A substantial cache of weapons has been removed from an Italian arms depot – and the Italian government won’t say where they are. Citing state secrecy orders, Ministry of Defense officials in Rome are refusing to respond to investigators’ requests for clarifications on the whereabouts and method of transport of these arms.
The weapons were from a consignment that included 30,000 Kalashnikov AK-47 automatic rifles, 32m rounds of ammunition, 5,000 Katyusha rockets, 400 Fagot wire-guided anti-tank missiles and some 11,000 other anti-tank weapons.
They were transferred from a store on the island of Santo Stefano, off the north coast of Sardinia, and transported to the mainland where they were loaded onto army trucks, a source familiar with the operation told the Guardian. But what happened to them after that is a mystery – and now a secret.
The arms were said to have been moved about a month after Silvio Berlusconi radically shifted his stance on Libya. Firmly allied to Colonel Muammar Gaddafi until the outbreak of hostilities, he was initially reluctant to do more than provide base facilities for France and Britain.
But on 26 April, after a telephone conversation with Barack Obama, he announced that Italian planes would join the air strikes on Libya in an attempt to break the deadlock on the ground.
While inconclusive, if Italy did supply these arms to the Libyan rebels in late May, it would join France in the legal gray area between civilian protection and the arms embargo. The US and others have argued that UN Resolution 1973, which authorized international action to protect civilians in mid-March, permits arms transfers to the rebels.
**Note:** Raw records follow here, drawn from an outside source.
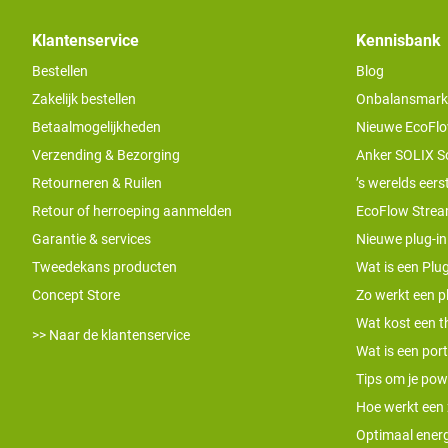
Klantenservice
Kennisbank
Bestellen
Blog
Zakelijk bestellen
Onbalansmarkt e
Betaalmogelijkheden
Nieuwe EcoFlo
Verzending & Bezorging
Anker SOLIX S
Retourneren & Ruilen
’s werelds eers
Retour of herroeping aanmelden
EcoFlow Stream
Garantie & services
Nieuwe plug-in
Tweedekans producten
Wat is een Plug
Concept Store
Zo werkt een pl
Wat kost een th
>> Naar de klantenservice
Wat is een por
Tips om je pow
Hoe werkt een
Optimaal energ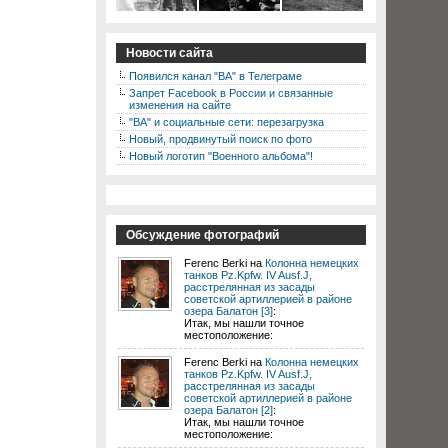
Новости сайта
Появился канал "ВА" в Телеграме
Запрет Facebook в России и связанные
изменения на сайте
"ВА" и социальные сети: перезагрузка
Новый, продвинутый поиск по фото
Новый логотип "Военного альбома"!
Обсуждение фотографий
Ferenc Berki на
Колонна немецких
танков Pz.Kpfw. IV Ausf.J,
расстрелянная из засады
советской артиллерией в районе
озера Балатон [3]
:
Итак, мы нашли точное
местоположение:
Ferenc Berki на
Колонна немецких
танков Pz.Kpfw. IV Ausf.J,
расстрелянная из засады
советской артиллерией в районе
озера Балатон [2]
:
Итак, мы нашли точное
местоположение: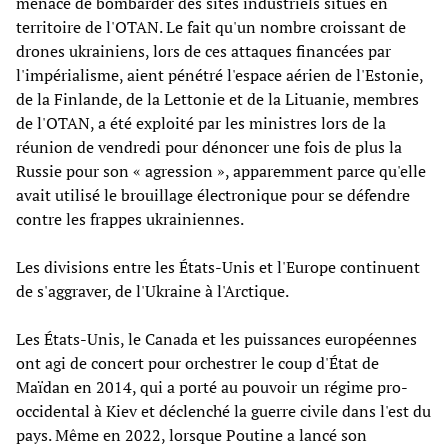
menacé de bombarder des sites industriels situés en
territoire de l'OTAN. Le fait qu'un nombre croissant de
drones ukrainiens, lors de ces attaques financées par
l'impérialisme, aient pénétré l'espace aérien de l'Estonie,
de la Finlande, de la Lettonie et de la Lituanie, membres
de l'OTAN, a été exploité par les ministres lors de la
réunion de vendredi pour dénoncer une fois de plus la
Russie pour son « agression », apparemment parce qu'elle
avait utilisé le brouillage électronique pour se défendre
contre les frappes ukrainiennes.
Les divisions entre les États-Unis et l'Europe continuent
de s'aggraver, de l'Ukraine à l'Arctique.
Les États-Unis, le Canada et les puissances européennes
ont agi de concert pour orchestrer le coup d'État de
Maïdan en 2014, qui a porté au pouvoir un régime pro-
occidental à Kiev et déclenché la guerre civile dans l'est du
pays. Même en 2022, lorsque Poutine a lancé son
Other governments have rejected that interpretation and condemned France’s air drop of small arms to the rebels as directly contravening Resolution 1970, which enacted an arms embargo against Libya in February. While it’s unlikely there will be any short-term ramifications for France or Italy, it raises questions about Italy’s motives and its reliability as a partner in the Libya operations. It shouldn’t be too much to ask for the MoD to confirm or deny whether these arms are now in Libyan hands.
The story of how these weapons came to Italy is also noteworthy. Initially seized in 1994 by Italian warships acting on British intelligence, the Russian-made arms were captured on their way to Croatia during the Balkan wars. While eight people were eventually brought to trial on arms trafficking charges, all were acquitted. An Italian judge ruled that the weapons were to be destroyed; instead, the Italian government kept them in storage.
The history of these weapons and their possible transfer to Libya highlight the need for an Arms Trade Treaty (ATT) as well as one of the primary challenges negotiators must overcome. Ideally, an ATT would prevent the transfers of arms to states or conflicts with high potential for human rights violations and would impose penalties on states that violate it. The details are still being hashed out at the UN, but arms are fungible and, especially in the case of the AK-47, have a longer lifespan than most modern conflicts. There is a strong incentive for states to keep and potentially resell weapons; an ATT with teeth could provide a disincentive and, should states violate their treaty obligations, impose penalties. However, negotiators must first solve the problem of enforcement and verification. Without a way to verify whether states are meeting their obligations, the ATT will be little more than a nice idea.